[ 2018 – Ben Young – 96 min ]
The 2018 Netflix sci-fi film Extinction holds the distinction of being one of the films that I only discover by perusing the depths of the app, in what I can only describe as a terrifying gauntlet of finding a movie suitable to watch with my parents. It’s quite a daunting task to find a so-called “good” movie that satisfies the interests of both my discerning parents, and I’m sure many fellow film enthusiasts can relate to this challenge. At the beginning of every movie now, there’s a tense few minutes where I wonder if my mother will hit that pause button and ask if this “gets better” and I drag my phone out to find another candidate, as a movie is tossed to the bin of dismissal. Extinction, I’m glad to report, passed the five minute test, and seemed to hold our collective interest (save for my father, who is inevitably going to fall asleep regardless of a film’s quality).
The star power of Michael Peña and Lizzy Caplan caught my attention and made me choose this film over others. Both of them deliver pretty decent performances here, considering the material they have to work with. There’s a certain tone to this film that would make it understandably discomforting and lacking, and to earn the “b-movie” moniker, but without the inference that the film is “so bad it’s good.” No, this film is just simply good. The premise is a bit uninspired: Pena is a factory worker who suffers from nightmares of an impending alien invasion. His wife (Caplan) is sympathetic, but his refusal to seek help is putting a strain on their relationship and family, as he becomes increasingly distant to his two daughters. I wanted to mention here that he has a waking nightmare too while at work, where he passes out for an indeterminate amount of time, gets up and goes home without any reprimand or really, anyone at work even noticing that he was gone or suffering for any length of time. I can’t discern if this alternate reality represents an accommodating workplace where employees can freely sleep on the job as long as the work gets done or if it comments on apathetic employers and culture.
Regardless, you can quickly see where this thing is going and you would be forgiven for thinking so: I’ve already forgiven myself for dismissing the movie halfway through, as it really does come alive in the last quarter. While I anticipate some level of twist in my b-movie sci-fi, I wasn’t expecting the core themes to really come alive in such a way as they did near the end here. I typically call out science fiction films for their strong openings and weak endings, but I think Extinction here, does the opposite and really impressed me with a strong finish.
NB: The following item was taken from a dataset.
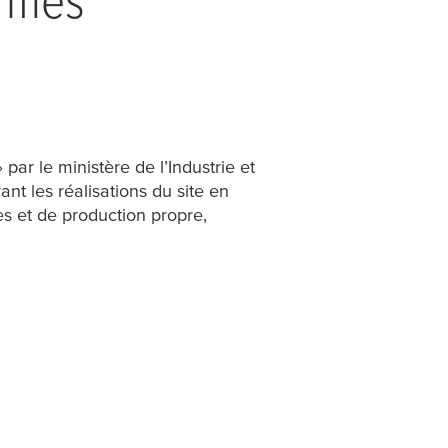
r le ministère de l’Industrie et
nt les réalisations du site en
es et de production propre,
This could work against the film, I suppose, as it’s a big ask of the audience to ride along as long as they do with such mediocrity until things really pick up, but it was worth the wait.
From a technical aspect, this movie did just fine as well: it maintains a certain low-budget aesthetic throughout, but the special effects are well executed here and the editing doesn’t attempt to mask haphazard action sequences with nauseating camera work. It’s the opposite here, where Pena and Caplan are regular folk: they run, they take cover and they get injured – there’s no impossible feats of dexterity or strength on display, which makes me appreciate the film for being a bit grounded in its presentation.
When compared to much of the sci-fi content lurking in the depths of streaming services, Extinction could have been far worse. Yet, it surpassed my expectations and deserves the 3 out of 5 stars I’m awarding it. There are hidden treasures to be found, and this film might just be one of them.